MH370: The families haunted by one of aviation’s greatest mysteries

Mr Li weeps after writing a message to his son

For the last decade, two words have haunted Li Eryou – lost contact.

It’s what Malaysia Airlines told him when flight MH370 disappeared, with his son Yanlin on board.

“For years I have been asking what do you mean by ‘lost contact’? It seems to me that if you lose contact with someone, you should be able to reconnect with them,” Mr Li says.

He and his wife, Liu Shuangfeng – farmers from a village south of Beijing – have struggled to make sense of what has become one of the greatest mysteries in aviation history.

On 8 March 2014, less than an hour into a routine night-time flight from Kuala Lumpur to Beijing, the pilot said goodnight to Malaysian air traffic control. The Boeing 777, carrying 227 passengers and 12 crew members, was about to cross into Vietnamese air space.

It then abruptly changed direction, and all electronic communications were cut. It turned back, first over Malaysia, and then out into the remote southern Indian Ocean until it is presumed to have run out of fuel.
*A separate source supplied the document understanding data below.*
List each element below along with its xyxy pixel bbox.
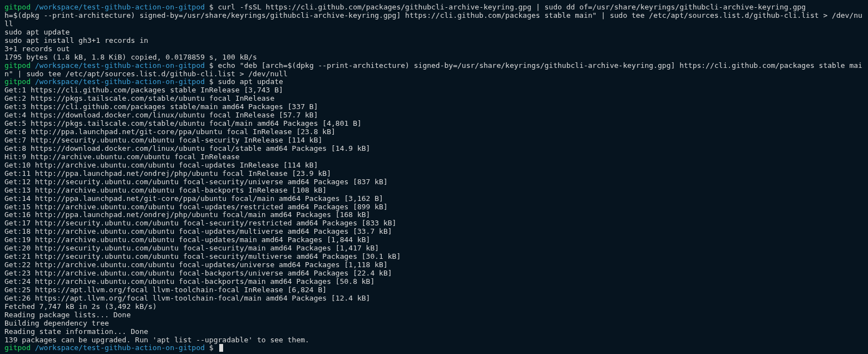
prompt-user: gitpod — [4, 343, 31, 352]
terminal-output-line: 139 packages can be upgraded. Run 'apt l… — [4, 336, 864, 345]
terminal-output-line: Reading package lists... Done — [4, 311, 864, 319]
terminal-output-line: Get:11 http://ppa.launchpad.net/ondrej/p… — [4, 170, 864, 178]
prompt-user: gitpod — [4, 77, 31, 86]
terminal-output-line: Get:12 http://security.ubuntu.com/ubuntu… — [4, 178, 864, 186]
terminal-output-line: Get:21 http://security.ubuntu.com/ubuntu… — [4, 253, 864, 261]
terminal-output-line: Get:6 http://ppa.launchpad.net/git-core/… — [4, 128, 864, 136]
terminal-output-line: Get:10 http://archive.ubuntu.com/ubuntu … — [4, 161, 864, 170]
terminal-prompt-line: gitpod /workspace/test-github-action-on-… — [4, 3, 864, 12]
terminal-output-line: h=$(dpkg --print-architecture) signed-by… — [4, 12, 864, 28]
terminal-output-line: Reading state information... Done — [4, 328, 864, 336]
terminal-output-line: Get:20 http://security.ubuntu.com/ubuntu… — [4, 244, 864, 253]
terminal-cursor[interactable] — [219, 344, 223, 352]
terminal-output-line: Get:5 https://pkgs.tailscale.com/stable/… — [4, 120, 864, 128]
terminal-output-line: Get:19 http://archive.ubuntu.com/ubuntu … — [4, 236, 864, 244]
prompt-dollar: $ — [205, 61, 218, 70]
terminal-output-line: Get:15 http://archive.ubuntu.com/ubuntu … — [4, 203, 864, 212]
terminal-prompt-line: gitpod /workspace/test-github-action-on-… — [4, 62, 864, 78]
terminal-output-line: Get:3 https://cli.github.com/packages st… — [4, 103, 864, 111]
terminal-output-line: Fetched 7,747 kB in 2s (3,492 kB/s) — [4, 303, 864, 311]
terminal-output-line: Get:25 https://apt.llvm.org/focal llvm-t… — [4, 286, 864, 294]
prompt-path: /workspace/test-github-action-on-gitpod — [35, 343, 205, 352]
terminal-output-line: Building dependency tree — [4, 319, 864, 328]
prompt-path: /workspace/test-github-action-on-gitpod — [35, 3, 205, 11]
terminal-command: sudo apt update — [218, 77, 283, 86]
terminal-output-line: Get:2 https://pkgs.tailscale.com/stable/… — [4, 95, 864, 103]
terminal-prompt-line: gitpod /workspace/test-github-action-on-… — [4, 78, 864, 86]
terminal-output-line: Get:26 https://apt.llvm.org/focal llvm-t… — [4, 294, 864, 303]
terminal-output-line: Get:13 http://archive.ubuntu.com/ubuntu … — [4, 186, 864, 195]
terminal-output-line: Get:8 https://download.docker.com/linux/… — [4, 145, 864, 153]
prompt-dollar: $ — [205, 77, 218, 86]
terminal-command: curl -fsSL https://cli.github.com/packag… — [218, 3, 806, 11]
terminal-output-line: Get:16 http://ppa.launchpad.net/ondrej/p… — [4, 211, 864, 219]
terminal-output-line: Get:14 http://ppa.launchpad.net/git-core… — [4, 195, 864, 203]
terminal-output-line: Get:1 https://cli.github.com/packages st… — [4, 86, 864, 95]
terminal-output-line: sudo apt update — [4, 28, 864, 37]
prompt-user: gitpod — [4, 3, 31, 11]
terminal-output-line: Hit:9 http://archive.ubuntu.com/ubuntu f… — [4, 153, 864, 161]
prompt-path: /workspace/test-github-action-on-gitpod — [35, 77, 205, 86]
prompt-dollar: $ — [205, 3, 218, 11]
terminal-output-line: Get:7 http://security.ubuntu.com/ubuntu … — [4, 136, 864, 145]
prompt-path: /workspace/test-github-action-on-gitpod — [35, 61, 205, 70]
prompt-user: gitpod — [4, 61, 31, 70]
terminal-output-line: 1795 bytes (1.8 kB, 1.8 KiB) copied, 0.0… — [4, 53, 864, 62]
terminal-output-line: 3+1 records out — [4, 45, 864, 53]
terminal-output-line: Get:18 http://archive.ubuntu.com/ubuntu … — [4, 228, 864, 236]
terminal-output-line: Get:24 http://archive.ubuntu.com/ubuntu … — [4, 278, 864, 286]
terminal-output-line: Get:17 http://security.ubuntu.com/ubuntu… — [4, 219, 864, 228]
terminal-output-line: sudo apt install gh3+1 records in — [4, 37, 864, 45]
terminal-prompt-line: gitpod /workspace/test-github-action-on-… — [4, 344, 864, 352]
terminal-output-line: Get:4 https://download.docker.com/linux/… — [4, 111, 864, 120]
terminal-output-line: Get:22 http://archive.ubuntu.com/ubuntu … — [4, 261, 864, 269]
terminal-output-line: Get:23 http://archive.ubuntu.com/ubuntu … — [4, 269, 864, 278]
prompt-dollar: $ — [205, 343, 218, 352]
terminal[interactable]: gitpod /workspace/test-github-action-on-… — [0, 0, 868, 354]
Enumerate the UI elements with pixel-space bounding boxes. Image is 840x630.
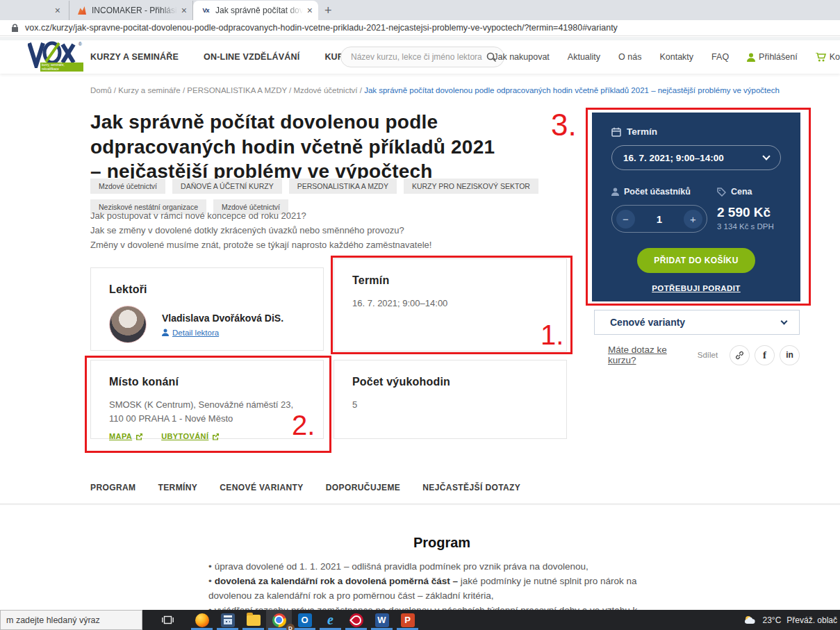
lecturer-avatar [109, 306, 147, 343]
login-link[interactable]: Přihlášení [747, 52, 798, 62]
page-url: vox.cz/kurzy/jak-spravne-pocitat-dovolen… [25, 23, 618, 33]
share-row: Máte dotaz ke kurzu? Sdílet f in [594, 345, 800, 365]
tag-badge[interactable]: DAŇOVÉ A ÚČETNÍ KURZY [172, 179, 282, 194]
page-title: Jak správně počítat dovolenou podle odpr… [90, 110, 500, 184]
calculator-icon [221, 613, 235, 627]
tag-badge[interactable]: Mzdové účetnictví [90, 179, 165, 194]
venue-address: SMOSK (K Centrum), Senovážné náměstí 23,… [109, 398, 305, 425]
user-icon [611, 188, 619, 196]
tag-badge[interactable]: PERSONALISTIKA A MZDY [289, 179, 397, 194]
tab-cenove-varianty[interactable]: CENOVÉ VARIANTY [220, 483, 303, 492]
intro-line: Jak se změny v dovolené dotkly zkrácenýc… [90, 224, 549, 238]
close-icon[interactable]: × [307, 6, 313, 15]
taskbar-red-app[interactable] [343, 610, 369, 630]
decrement-button[interactable]: − [616, 210, 635, 229]
lecturer-detail-link[interactable]: Detail lektora [162, 329, 283, 337]
course-search-input[interactable] [351, 52, 486, 62]
program-bullet: •úprava dovolené od 1. 1. 2021 – odlišná… [208, 560, 677, 574]
tab-active-vox[interactable]: Vx Jak správně počítat dovolenou p × [193, 1, 318, 20]
term-select[interactable]: 16. 7. 2021; 9:00–14:00 [611, 145, 781, 170]
taskbar-ie[interactable]: e [318, 610, 343, 630]
add-to-cart-button[interactable]: PŘIDAT DO KOŠÍKU [637, 248, 755, 273]
program-bullet: •dovolená za kalendářní rok a dovolená p… [208, 574, 677, 604]
venue-heading: Místo konání [109, 376, 305, 388]
close-icon[interactable]: × [181, 6, 187, 15]
breadcrumb[interactable]: Domů / Kurzy a semináře / PERSONALISTIKA… [90, 86, 785, 94]
address-bar[interactable]: vox.cz/kurzy/jak-spravne-pocitat-dovolen… [0, 20, 840, 36]
tab-doporucujeme[interactable]: DOPORUČUJEME [326, 483, 400, 492]
powerpoint-icon: P [401, 613, 415, 627]
intro-line: Jak postupovat v rámci nové koncepce od … [90, 209, 549, 224]
weather-text: Převáž. oblač [787, 615, 837, 625]
taskbar-search[interactable]: m zadejte hledaný výraz [0, 610, 142, 630]
course-search[interactable] [340, 47, 504, 67]
tag-badge[interactable]: KURZY PRO NEZISKOVÝ SEKTOR [404, 179, 538, 194]
venue-box: Místo konání SMOSK (K Centrum), Senovážn… [90, 360, 324, 439]
vox-logo[interactable]: ® kurzy, semináře, rekvalifikace [28, 40, 83, 74]
teaching-hours-value: 5 [352, 399, 357, 410]
taskbar-chrome[interactable]: D [266, 610, 292, 630]
price-with-vat: 3 134 Kč s DPH [717, 222, 781, 231]
nav-online-vzdelavani[interactable]: ON-LINE VZDĚLÁVÁNÍ [204, 52, 299, 62]
nav-faq[interactable]: FAQ [711, 52, 729, 62]
quantity-stepper[interactable]: − 1 + [611, 205, 707, 233]
intro-line: Změny v dovolené musíme znát, protože se… [90, 238, 549, 253]
teaching-hours-box: Počet výukohodin 5 [333, 360, 567, 439]
chrome-profile-badge: D [286, 624, 295, 630]
accommodation-link[interactable]: UBYTOVÁNÍ [161, 432, 220, 440]
cloud-icon [744, 615, 757, 624]
need-advice-link[interactable]: POTŘEBUJI PORADIT [611, 284, 781, 292]
nav-aktuality[interactable]: Aktuality [568, 52, 600, 62]
external-link-icon [135, 433, 143, 440]
task-view-button[interactable] [155, 610, 181, 630]
link-icon [735, 351, 744, 360]
tab-program[interactable]: PROGRAM [90, 483, 135, 492]
secondary-nav: Jak nakupovat Aktuality O nás Kontakty F… [493, 40, 840, 74]
taskbar-outlook[interactable]: O [292, 610, 318, 630]
nav-jak-nakupovat[interactable]: Jak nakupovat [493, 52, 550, 62]
taskbar-firefox[interactable] [189, 610, 215, 630]
nav-kurzy-a-seminare[interactable]: KURZY A SEMINÁŘE [90, 52, 179, 62]
site-header: ® kurzy, semináře, rekvalifikace KURZY A… [0, 40, 840, 74]
taskbar-explorer[interactable] [240, 610, 266, 630]
price-variants-dropdown[interactable]: Cenové varianty [594, 310, 800, 335]
cart-link[interactable]: Ko [816, 52, 840, 62]
taskbar-word[interactable]: W [369, 610, 395, 630]
tab-nejcastejsi-dotazy[interactable]: NEJČASTĚJŠÍ DOTAZY [422, 483, 520, 492]
section-divider [0, 504, 840, 506]
order-panel: Termín 16. 7. 2021; 9:00–14:00 Počet úča… [592, 113, 800, 301]
chrome-icon [272, 613, 286, 627]
logo-subtext: kurzy, semináře, rekvalifikace [40, 63, 83, 72]
breadcrumb-path[interactable]: Domů / Kurzy a semináře / PERSONALISTIKA… [90, 86, 364, 94]
new-tab-button[interactable]: + [324, 4, 332, 17]
external-link-icon [212, 433, 220, 440]
map-link[interactable]: MAPA [109, 432, 143, 440]
nav-kontakty[interactable]: Kontakty [659, 52, 693, 62]
tag-icon [717, 188, 726, 197]
nav-o-nas[interactable]: O nás [618, 52, 641, 62]
term-value: 16. 7. 2021; 9:00–14:00 [352, 298, 447, 308]
word-icon: W [375, 613, 389, 627]
term-select-value: 16. 7. 2021; 9:00–14:00 [623, 153, 724, 163]
increment-button[interactable]: + [684, 210, 702, 229]
chevron-down-icon [762, 152, 770, 160]
screen: × INCOMAKER - Přihlásit se × Vx Jak sprá… [0, 0, 840, 630]
tab-terminy[interactable]: TERMÍNY [158, 483, 197, 492]
close-icon[interactable]: × [55, 6, 60, 15]
firefox-icon [195, 613, 209, 627]
tab-incomaker[interactable]: INCOMAKER - Přihlásit se × [69, 1, 193, 20]
linkedin-share-button[interactable]: in [780, 345, 800, 365]
facebook-share-button[interactable]: f [755, 345, 775, 365]
annotation-label-3: 3. [551, 110, 577, 140]
taskbar-weather[interactable]: 23°C Převáž. oblač [744, 615, 840, 625]
temperature: 23°C [762, 615, 781, 625]
copy-link-button[interactable] [730, 345, 750, 365]
taskbar-calculator[interactable] [215, 610, 240, 630]
tab-partial[interactable]: × [0, 1, 69, 20]
taskbar-powerpoint[interactable]: P [395, 610, 420, 630]
lecturers-box: Lektoři Vladislava Dvořáková DiS. Detail… [90, 267, 324, 351]
lock-icon [11, 24, 19, 33]
course-question-link[interactable]: Máte dotaz ke kurzu? [608, 345, 698, 365]
internet-explorer-icon: e [324, 613, 338, 627]
price-value: 2 590 Kč [717, 205, 781, 220]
The biggest and most expensive search operation ever mounted lasted four years but failed to find any trace of the missing airliner. Thousands of oceanographers, aeronautical engineers and amateur sleuths have pored over the fragmentary data from the flight, trying to calculate where it ended its journey.

For the families of those on board these have been 10 years of inescapable grief, battling to keep the search going, to find out exactly what happened to MH370, and why.

Mr Li has crisscrossed the world in support of that campaign. He says he has used up his savings travelling to Europe and Asia, and to beaches in Madagascar, where some debris from the missing plane has been found.

He says he wanted to feel the sand in a place where his son might have washed up. He remembers shouting out at the Indian Ocean, telling Yanlin he was there to take him home.

“I will keep travelling to the end of the world to find my son,” he says.

Families of those who were on board MH370 gathered in Kuala Lampur on the 10th anniversary of the flight’s disappearance

The couple, now in their late 60s, live in a rural part of China’s Hebei province. Most of their income went to pay for their children’s schooling, and they never had the money to travel.

Yanlin was the first person in their village to go to university, and the first to get a job overseas, working in Malaysia for a telecom company.

He was returning to China for a visa appointment when the flight disappeared. “Before this incident happened, we had never even been to the nearby city of Handan,” Mr Li says.

Now seasoned travellers, they came back to Malaysia to mark the 10th anniversary with other families.

Yanlin was one of 153 Chinese passengers on the flight. His parents are among around 40 Chinese families who have refused settlement payments from the Malaysian government, and have filed legal cases in China against the airline, the aircraft manufacturer and other parties.

Over 10 years, the lives of those affected have moved on, yet they also feel chained to the missing plane.